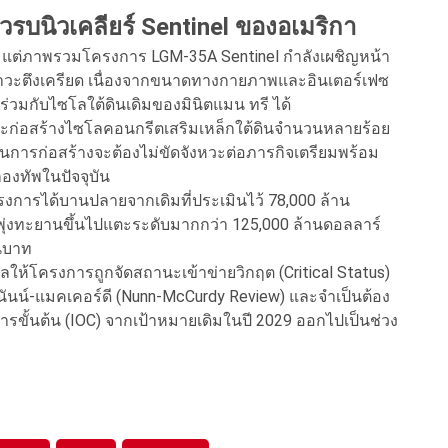
ัวรบนิวเคลียร์ Sentinel ของอเมริกา
ต่ภาพรวมโครงการ LGM-35A Sentinel กำลังเผชิญหน้า
ภาวะตึงเครียด เนื่องจากขนาดทางกายภาพและอินเตอร์เฟซ
ร่วมกับไซโลใต้ดินเดิมของมินิตแมน ทรี ได้
ละก่อสร้างไซโลคอนกรีตเสริมเหล็กใต้ดินจำนวนหลายร้อย
วนการก่อสร้างจะต้องไม่ขัดจังหวะต่อภารกิจเตรียมพร้อม
กองทัพในปัจจุบัน
ารได้บานปลายจากเดิมที่ประเมินไว้ 78,000 ล้าน
ุ่งทะยานขึ้นไปแตะระดับมากกว่า 125,000 ล้านดอลลาร์
านบาท
ผลให้โครงการถูกจัดสถานะเข้าข่ายวิกฤต (Critical Status)
น์-แมคเคอร์ดี (Nunn-McCurdy Review) และจำเป็นต้อง
รขั้นต้น (IOC) จากเป้าหมายเดิมในปี 2029 ออกไปเป็นช่วง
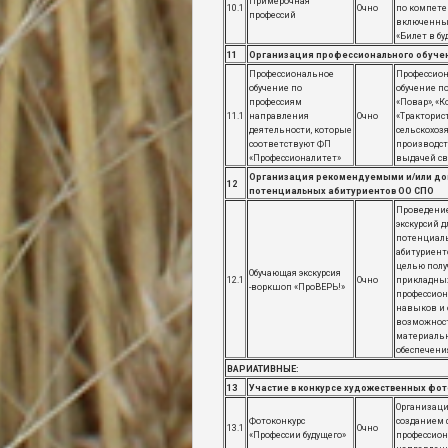
Примерочная
10.1
Очно
по компете
профессий
включенны
«Билет в б
11
Организация профессионального обучени
Профессиональное
Профессио
обучение по
обучение п
профессиям
«Повар», «К
11.1
направления
Очно
«Тракторис
деятельности, которые
сельскохоз
соответствуют ФП
производств
«Профессионалитет»
выдачей св
Организация рекомендуемыми и/или до
12
потенциальных абитуриентов ОО СПО
Проведени
экскурсий 
потенциал
абитуриенто
целью полу
Обучающая экскурсия
12.1
Очно
прикладны
-воркшоп «ПроВЕРЬ!»
профессион
навыков и
возможнос
материальн
обеспечени
ВАРИАТИВНЫЕ:
13
Участие в конкурсе художественных ф
Организаци
Фотоконкурс
созданием
13.1
Очно
«Профессии будущего»
профессио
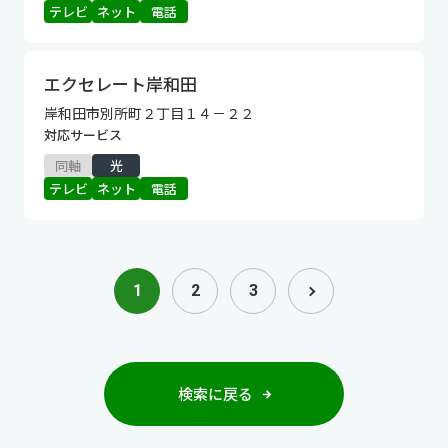
テレビ
ネット
電話
エクセレート岸和田
岸和田市別所町２丁目１４－２２
対応サービス
同軸
光
テレビ
ネット
電話
1
2
3
検索に戻る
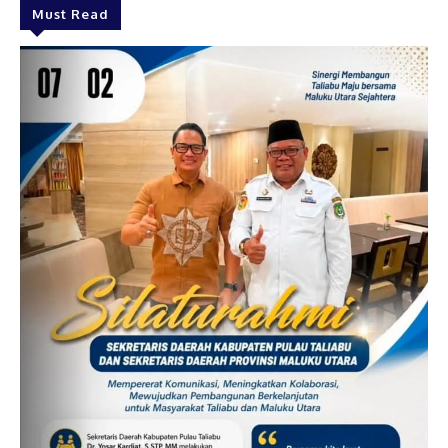
Must Read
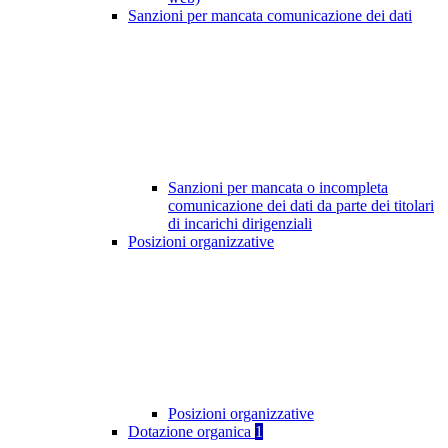
Sanzioni per mancata comunicazione dei dati
Sanzioni per mancata o incompleta
comunicazione dei dati da parte dei titolari
di incarichi dirigenziali
Posizioni organizzative
Posizioni organizzative
Dotazione organica
1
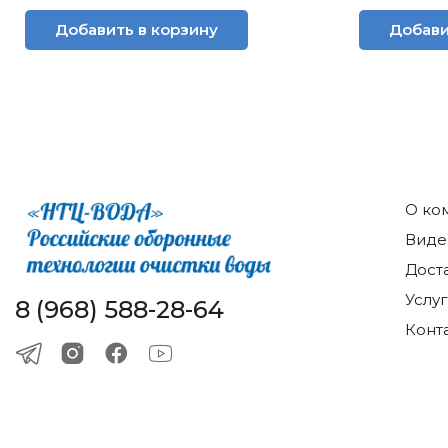
Добавить в корзину
Добави
О ко
Виде
Дост
Услу
8 (968) 588-28-64
Конт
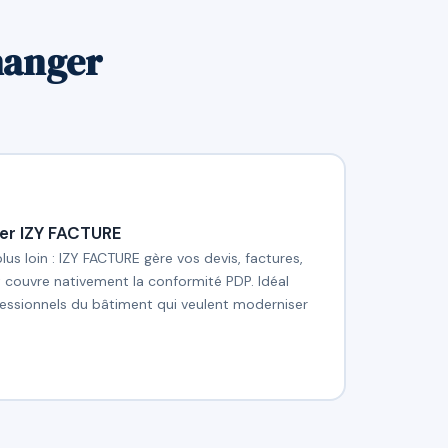
hanger
er IZY FACTURE
plus loin : IZY FACTURE gère vos devis, factures,
t couvre nativement la conformité PDP. Idéal
ofessionnels du bâtiment qui veulent moderniser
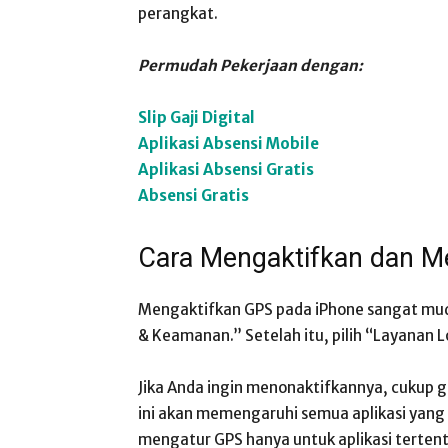
perangkat.
Permudah Pekerjaan dengan:
Slip Gaji Digital
Aplikasi Absensi Mobile
Aplikasi Absensi Gratis
Absensi Gratis
Cara Mengaktifkan dan M
Mengaktifkan GPS pada iPhone sangat muda
& Keamanan.” Setelah itu, pilih “Layanan Lo
Jika Anda ingin menonaktifkannya, cukup g
ini akan memengaruhi semua aplikasi yang
mengatur GPS hanya untuk aplikasi tertent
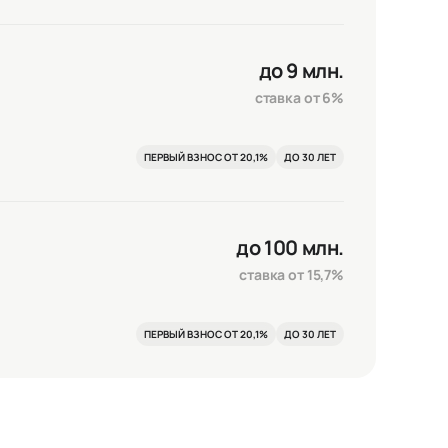
Сохранить и закрыть
до 9 млн.
ставка от 6%
ПЕРВЫЙ ВЗНОС ОТ 20,1%
ДО 30 ЛЕТ
до 100 млн.
ставка от 15,7%
ПЕРВЫЙ ВЗНОС ОТ 20,1%
ДО 30 ЛЕТ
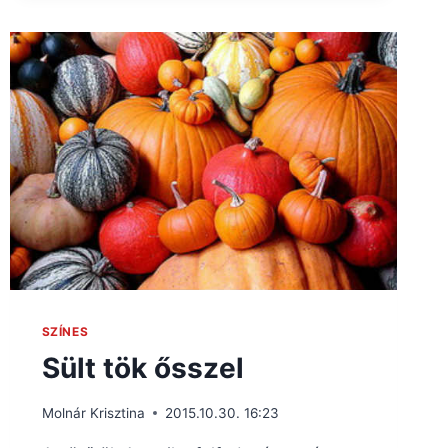
SZÍNES
Sült tök ősszel
Molnár Krisztina
2015.10.30. 16:23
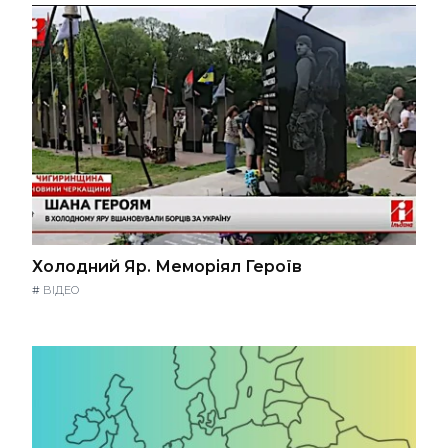
Холодний Яр. Меморіял Героїв
#
ВІДЕО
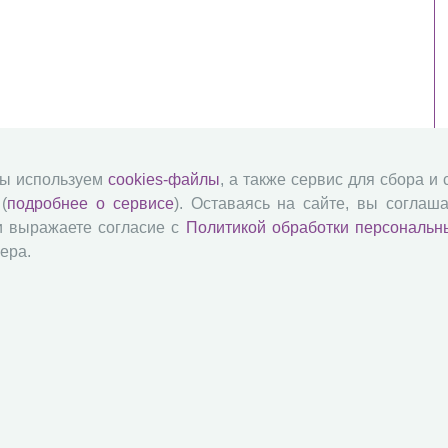
мы используем
cookies-файлы
, а также сервис для сбора и
(
подробнее о сервисе
). Оставаясь на сайте, вы соглаша
и выражаете согласие с
Политикой обработки персональн
ера.
й академии наук
Attribution-NonCommercial-NoDerivatives 4.0 International License
 и распространять без дополнительного разрешения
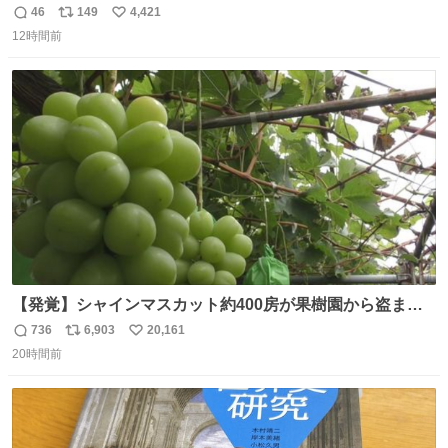
ど絶対間違えてる。 悪いのは誹謗中傷した人達でしょ。こ
46
149
4,421
返
リ
い
んなのみなちゃん望んでないし曲がった正義すぎる
12時間前
信
ポ
い
数
ス
ね
ト
数
数
【発覚】シャインマスカット約400房が果樹園から盗まれ
る 栃木・佐野市 news.livedoor.com/article/detail… 被害
736
6,903
20,161
返
リ
い
に遭った果樹園には防犯カメラなどはなく、シャインマス
20時間前
信
ポ
い
カットが盗まれた木には刃物などで切られた跡が。市内で
数
ス
ね
今年に入って同様の被害は確認されておらず、警察はパト
ト
数
数
ロールを強化する。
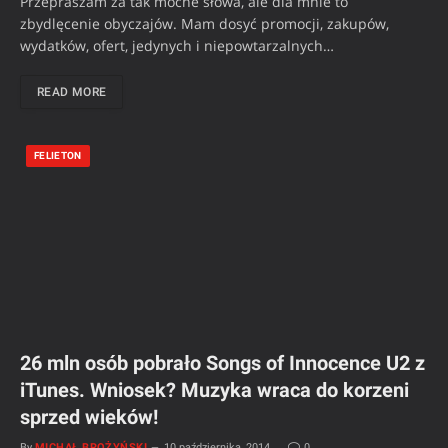
Przepraszam za tak mocne słowa, ale dla mnie to
zbydlęcenie obyczajów. Mam dosyć promocji, zakupów,
wydatków, ofert, jedynych i niepowtarzalnych…
READ MORE
FELIETON
26 mln osób pobrało Songs of Innocence U2 z
iTunes. Wniosek? Muzyka wraca do korzeni
sprzed wieków!
By
MICHAŁ BROŻYŃSKI
10 października, 2014
0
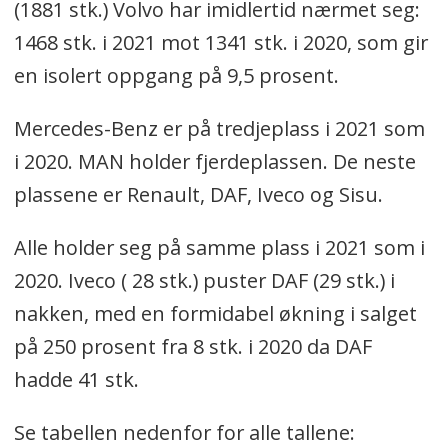
(1881 stk.) Volvo har imidlertid nærmet seg:
1468 stk. i 2021 mot 1341 stk. i 2020, som gir
en isolert oppgang på 9,5 prosent.
Mercedes-Benz er på tredjeplass i 2021 som
i 2020. MAN holder fjerdeplassen. De neste
plassene er Renault, DAF, Iveco og Sisu.
Alle holder seg på samme plass i 2021 som i
2020. Iveco ( 28 stk.) puster DAF (29 stk.) i
nakken, med en formidabel økning i salget
på 250 prosent fra 8 stk. i 2020 da DAF
hadde 41 stk.
Se tabellen nedenfor for alle tallene:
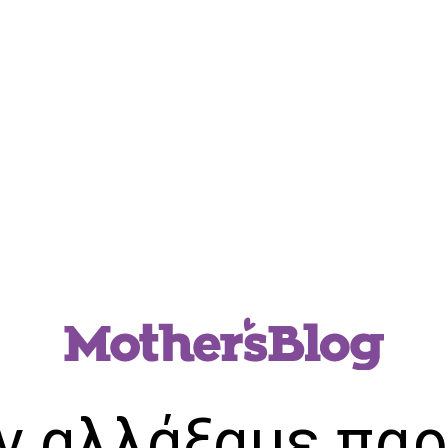
ν αλλάξαμε παρ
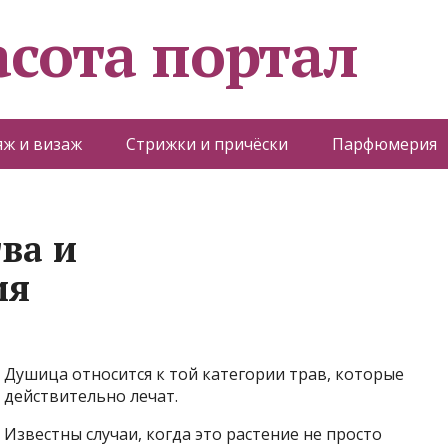
асота портал
ж и визаж
Стрижки и причёски
Парфюмерия
ва и
ия
Душица относится к той категории трав, которые
действительно лечат.
Известны случаи, когда это растение не просто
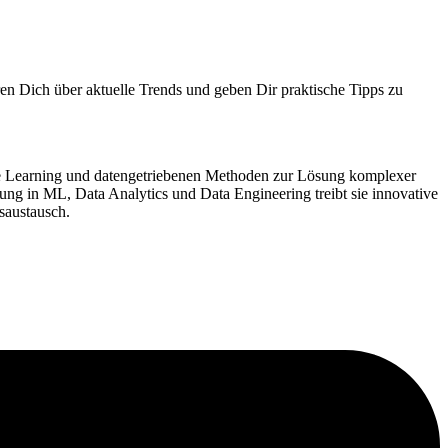
ren Dich über aktuelle Trends und geben Dir praktische Tipps zu
ne Learning und datengetriebenen Methoden zur Lösung komplexer
ng in ML, Data Analytics und Data Engineering treibt sie innovative
saustausch.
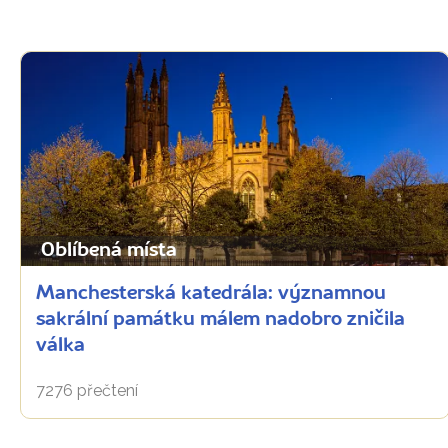
Oblíbená místa
Manchesterská katedrála: významnou
sakrální památku málem nadobro zničila
válka
7276 přečtení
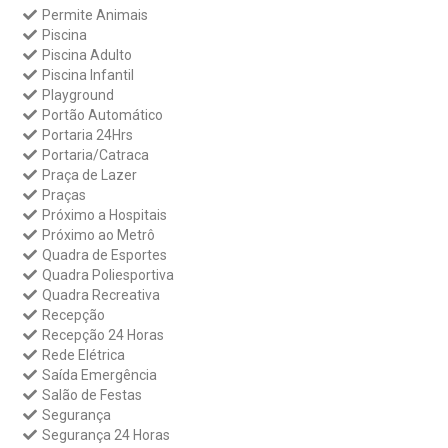
Permite Animais
Piscina
Piscina Adulto
Piscina Infantil
Playground
Portão Automático
Portaria 24Hrs
Portaria/Catraca
Praça de Lazer
Praças
Próximo a Hospitais
Próximo ao Metrô
Quadra de Esportes
Quadra Poliesportiva
Quadra Recreativa
Recepção
Recepção 24 Horas
Rede Elétrica
Saída Emergência
Salão de Festas
Segurança
Segurança 24 Horas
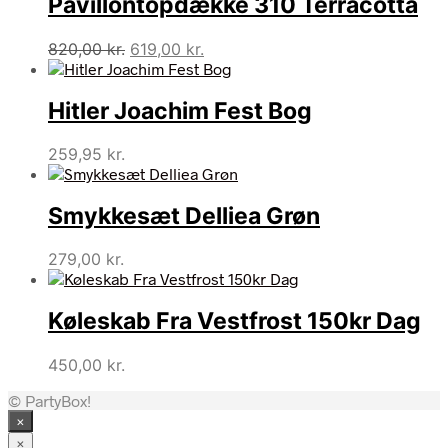
Pavillontopdække 310 Terracotta
Den
Den
820,00
kr.
619,00
kr.
oprindelige
aktuelle
pris
pris
Hitler Joachim Fest Bog
var:
er:
820,00 kr..
619,00 kr..
259,95
kr.
Smykkesæt Delliea Grøn
279,00
kr.
Køleskab Fra Vestfrost 150kr Dag
450,00
kr.
© PartyBox!
×
×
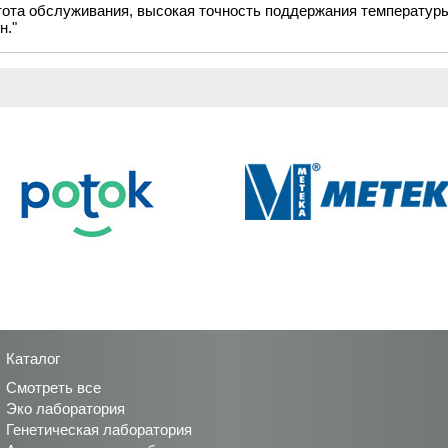
ота обслуживания, высокая точность поддержания температур
н."
Каталог
Смотреть все
Эко лаборатория
Генетическая лаборатория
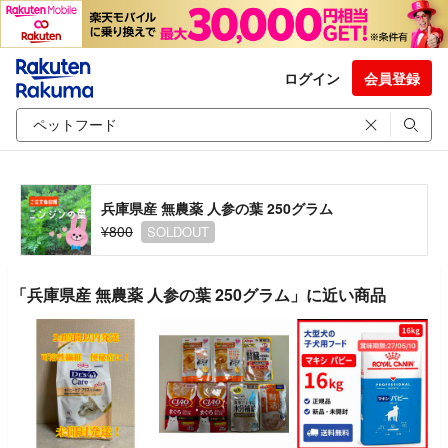
ログイン
会員登録
兵庫県産 無農薬 人参の葉 250グラム
¥800
SOLDOUT
「兵庫県産 無農薬 人参の葉 250グラム」に近い商品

════════════════

#### Your instructions
Across the records, how many lines contain "aktuelle"? Only the number should be given.

#### Result of this task
2